And 2, preparing a data set. The original 3D points are used from the reference view to estimate a dense depth map D of the three-dimensional structure by semi-supervised training of the data set, taking as input the source image and the reference image.

And 3, training a network model. And (3) inputting the data set prepared in the step (2) into the network model constructed in the step (1) for training. And the data set uses DTUs during the training process; estimating the pose of a reconstructed object from a plurality of frames of images to carry out self-supervision learning training by calculating internal and external parameters of a camera in a data set; the method is characterized in that multi-frame pictures, calibrated camera parameters and depth information are used as input of the whole network, earth surface information matched with loss calculation is used as a label, and the problem that most of the fields of three-dimensional reconstruction can only be supervised training is solved.

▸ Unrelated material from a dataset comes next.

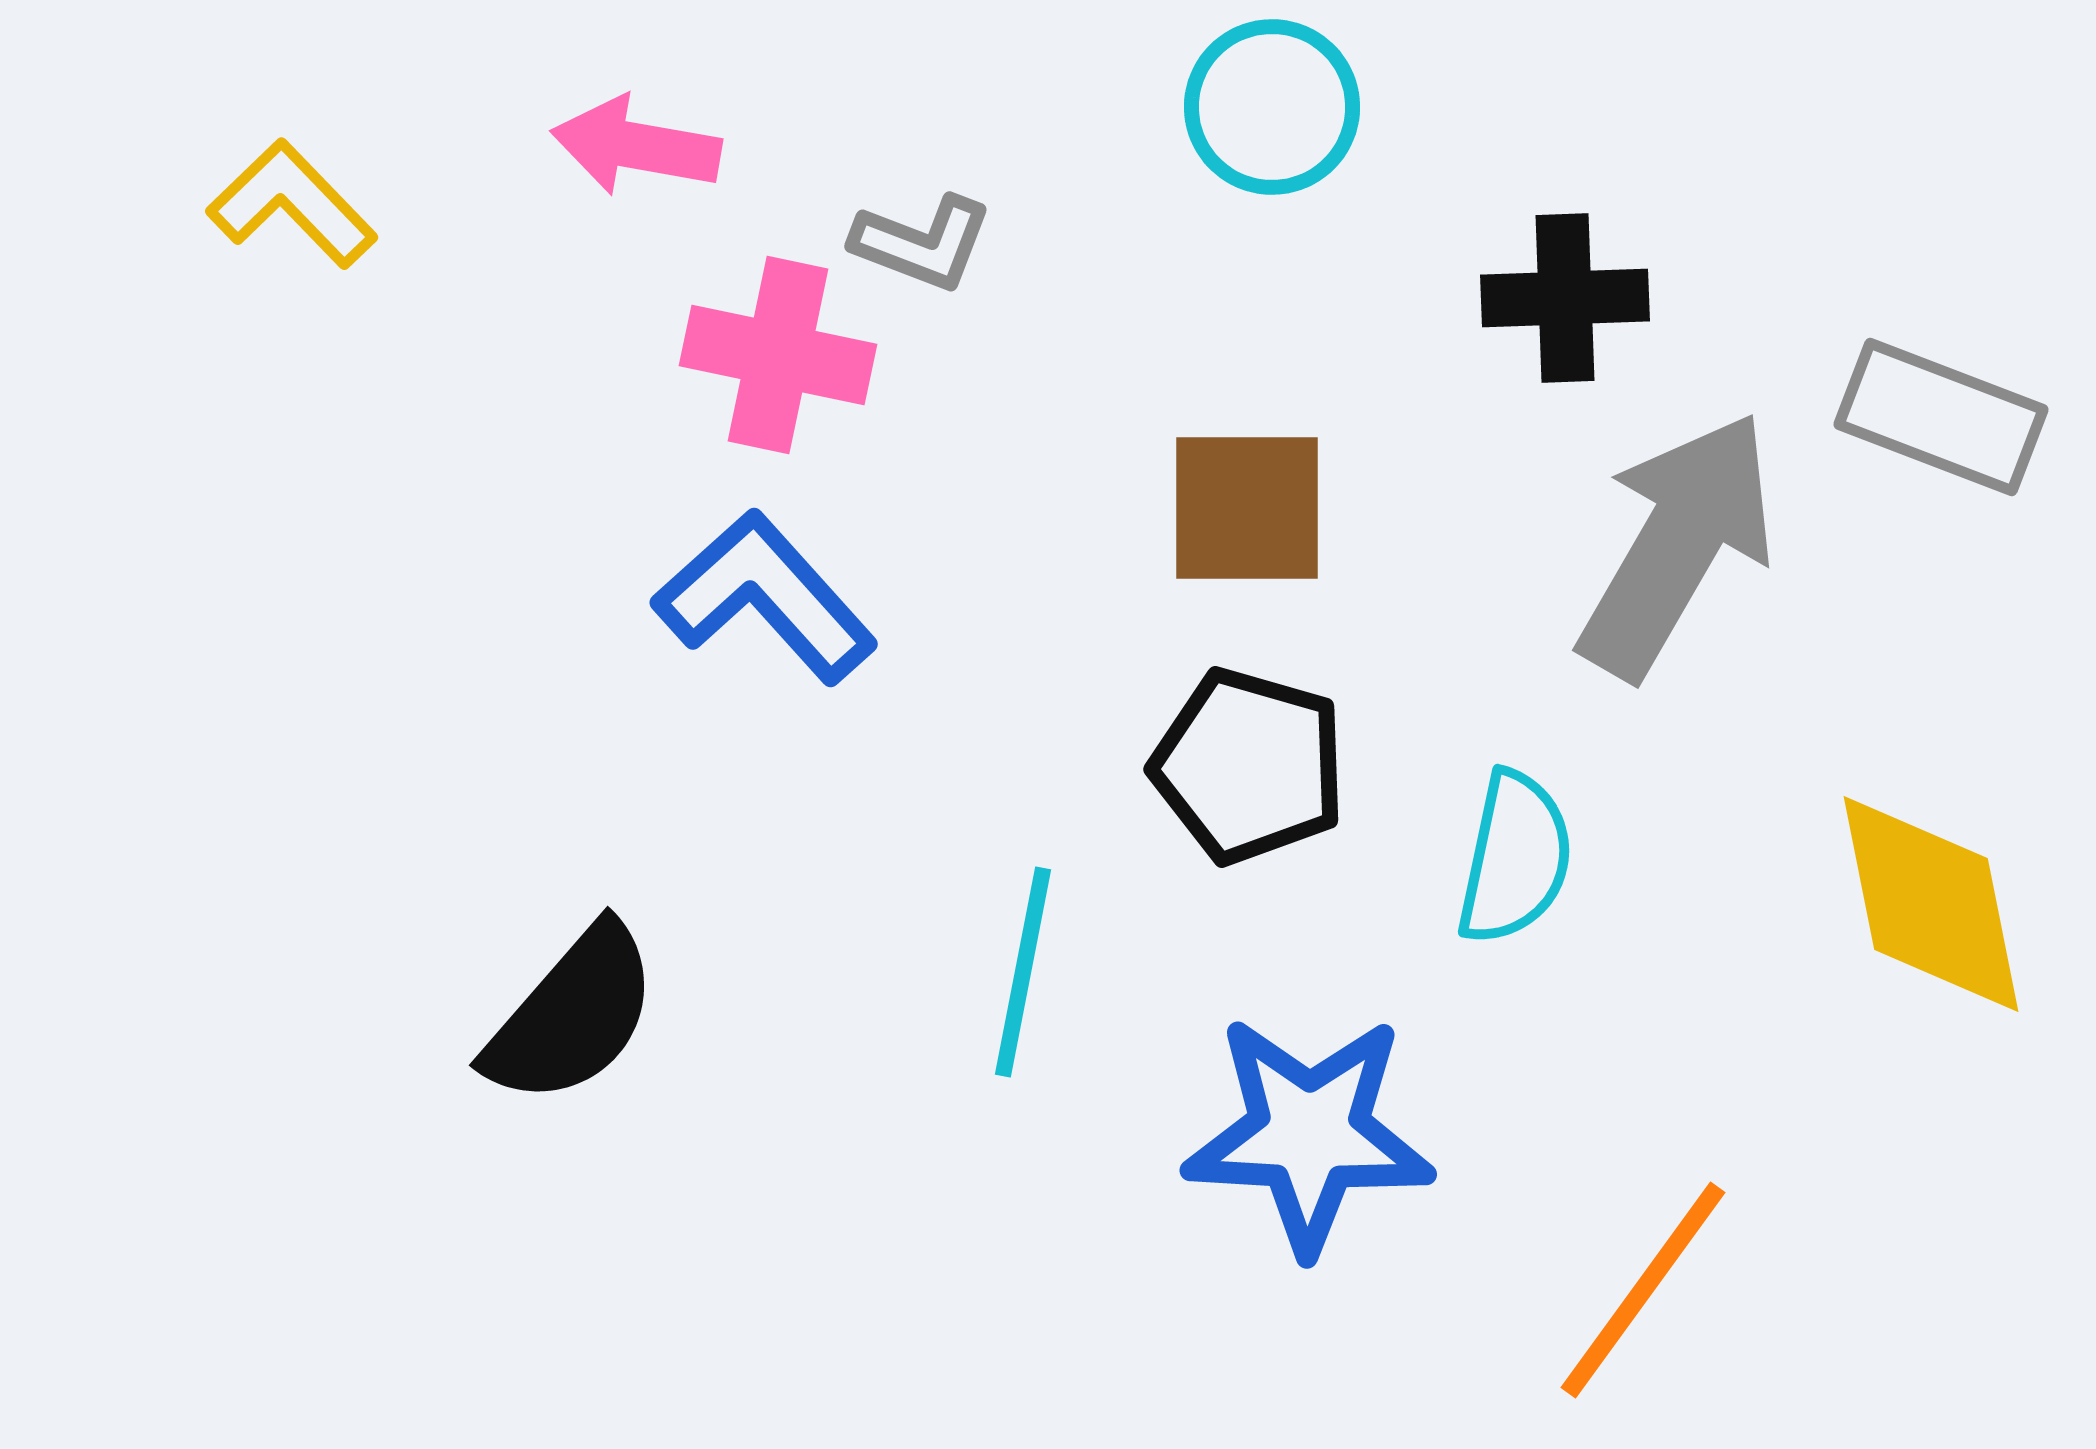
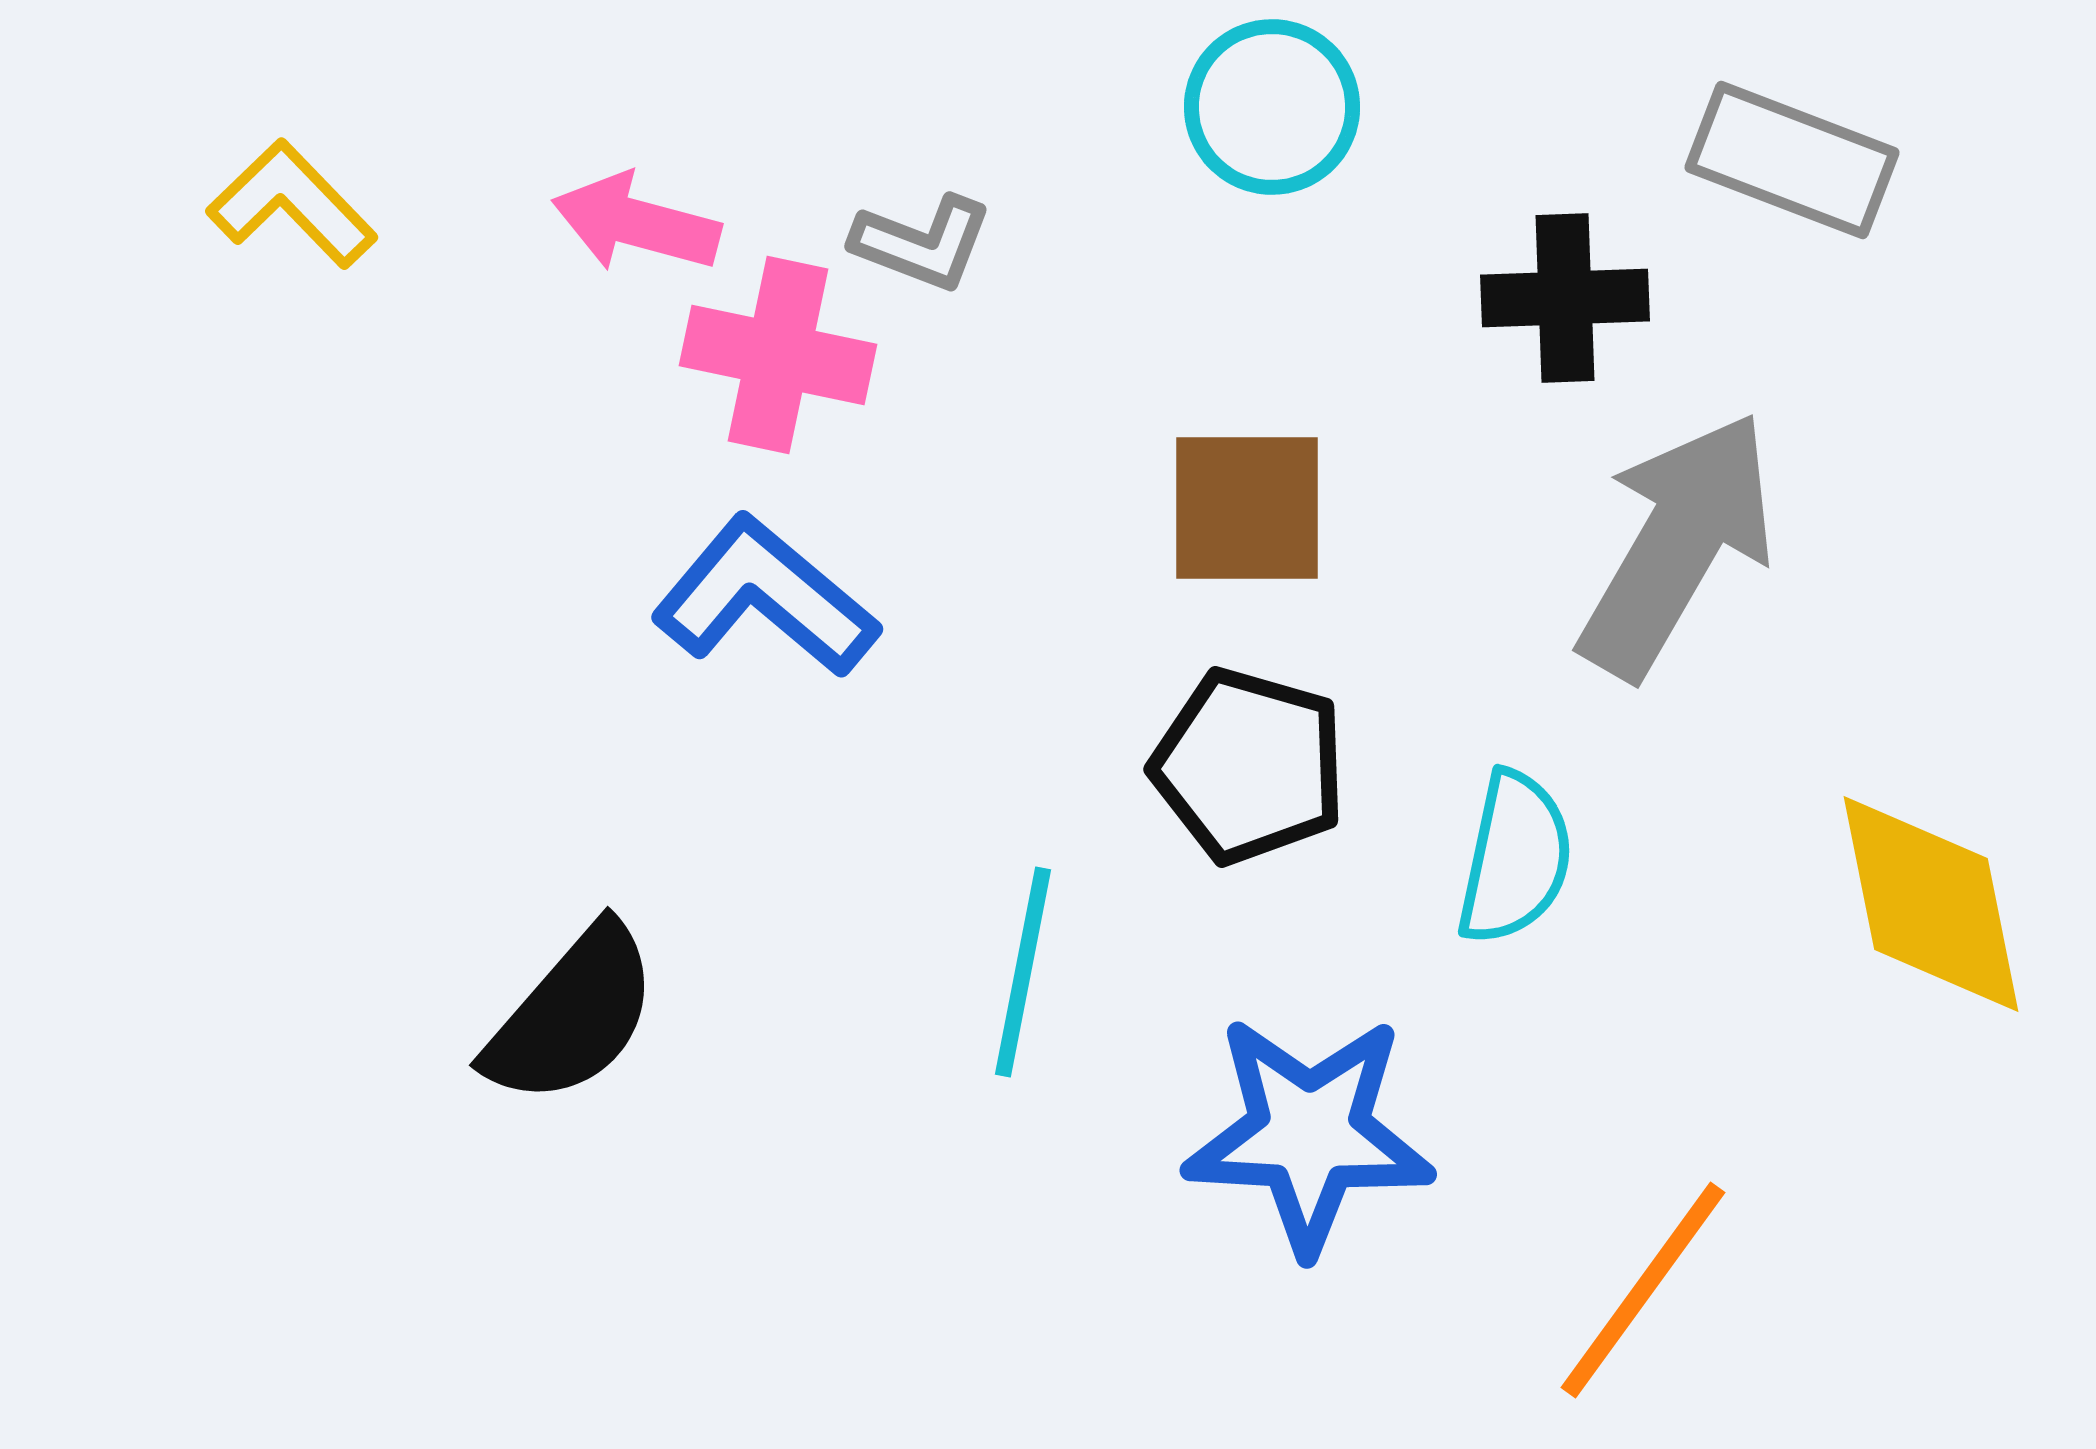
pink arrow: moved 77 px down; rotated 5 degrees clockwise
gray rectangle: moved 149 px left, 257 px up
blue L-shape: rotated 8 degrees counterclockwise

And 4, designing a loss function and regressing. As for the loss designed in fig. 2, the depth information obtained by data enhancement consistent loss and the depth information obtained by depth perception loss are subjected to parallax comparison to obtain an effective earth surface depth value, the effective earth surface depth value is used as supervision and transmitted to the depth regression loss, the training of the model parameters can be considered to be completed until the training times reach a set threshold value or the value of the loss function reaches a set range, and the model parameters are stored; the obtained depth image can ensure the smoothness and the consistency of the depth image to be equivalent, can project the authenticity detail part of the surface of the object, and improves the matching reconstruction effect of the fused point cloud.

And 5, storing the model and testing. And (3) solidifying the finally determined model parameters, and directly inputting the image into a network to obtain the final three-dimensional point cloud when point cloud fusion and reconstruction operation are required. The model is used for testing an ETH3D data set and a Tank & templates data set, and the generalization capability of the model is evaluated.

And 6, point cloud fusion and reconstruction. Fusing the three-dimensional point cloud obtained in the step 5, and checking the fused matching reconstruction effect by using MeshLab software; meanwhile, the accuracy and the integrity of the optimal evaluation index selection can effectively evaluate the efficiency of the algorithm and measure the action of the matching network.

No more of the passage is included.